Zowa Architects, a practice based in Sri Lanka and headed by Pradeep Kodikara and Jineshi Samaraweera, is behind the property’s simple, rustic style.
“Our attempt was to highlight the stunning natural landscape and focus on the mountain views, while paying homage to local materials, tradition and culture,” says Kodikara.
Dispersing To Dissolve The Impact
Because of the sloping site typical to this area, the decision was made to place the main building on the highest part of the land.
The two floors are stacked at right angles to each other, so that the upper one is cantilevered out from the lower.
The ground level houses the lounge, library and administrative facilities, while the second storey contains the dining room that looks out towards the Nanda Devi mountain, India’s second highest peak.
The rooftop can convert into a terrace for outdoor dining or host yoga classes.
Although both are cuboidal in shape, the two floors are visually different, with the upper one secured with glass and cladded with bamboo sticks to hide the bulky steel structure beneath.
The placement of the 10 rooms – in two-story blocks – are scattered on the downhill on terraces already cut into the slope, and kept a reasonable distance apart to ensure privacy in the pristine landscape.
“This was partly to reduce the bulk of the building and the overall footprint of the development,” explains Kodikara.
The lower room was built out of stone quarried from nearby, while the walls of the upper room were made from fly ash bricks, then cladded with bamboo sticks to give a sense of lightness.
“By dispersing the built structures around the site, and using bamboo cladding, we were able to dissolve the visual impact that a building such as this can have in a [natural] environment.”
Low Carbon Footprint
The decision to source for local materials to build The Kumaon was Zowa’s way of respecting the environment.
Local pinewood was used extensively, from floor finish to doors and windows.

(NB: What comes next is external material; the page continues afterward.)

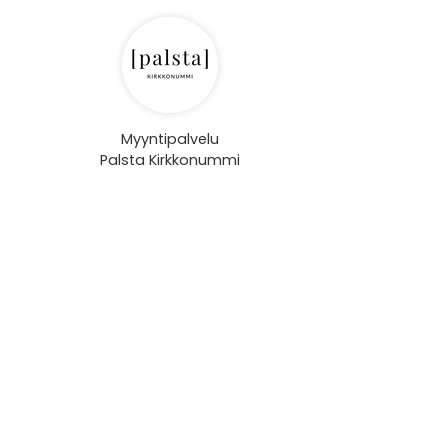
Myyntipalvelu
Palsta Kirkkonummi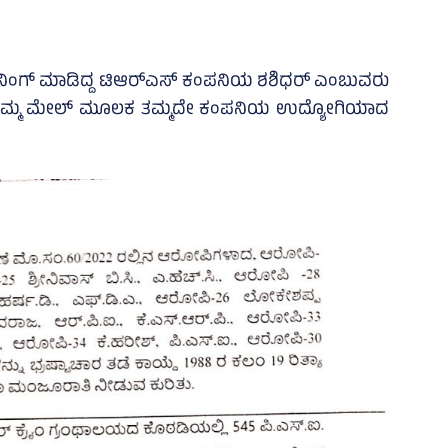
ಾನಿಂಗ್‌ ಮಾಡಿದ್ದ ಟಿಆರ್‌ಎಸ್‌ ಕಂಪನಿಯ ಶಶಿಧರ್‌ ಎಂಬುವರು
ನು ತಮ್ಮ ಮೇಲ್ ಮೂಲಕ ತಮ್ಮದೇ ಕಂಪನಿಯ ಉದ್ಯೋಗಿಯಾದ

Even the furniture was designed and made on site.
Craftsmen were sought to make copper and stone accessories for the chalets. The nearby town of Almora has a tradition of weaving and all the woollen fabric for bedding and furnishings were custom designed and produced locally.
The concrete soffits are kept unplastered, as are the fly ash walls, finished with just a coat of paint inside.
In the rooms, the bed, table and window seat are finished in a smooth cement render. The toilet walls feature kadappah, a black stone cut in to the tiles.
The terraces and balconies are paved with kota, a popular and cheap Indian granite with the texture and feel of smooth cement.
Additionally, all the structures were designed for rain water harvesting. A drainage system channels the water to a large holding tank at the bottom of the site.
Terraces and leftover spaces in the property will be used to plant seasonal crops that can be used in the kitchen for cooking.
Kasar Devi is the nearest village to The Kumaon, and both are a 30-minute drive from Almora – itself a favourite destination for those seeking cool weather and respite from the cities of India.
With so much consideration going into the design and construction of the hotel, it makes for a wonderful example of how a building can co-exist in harmony with the environment.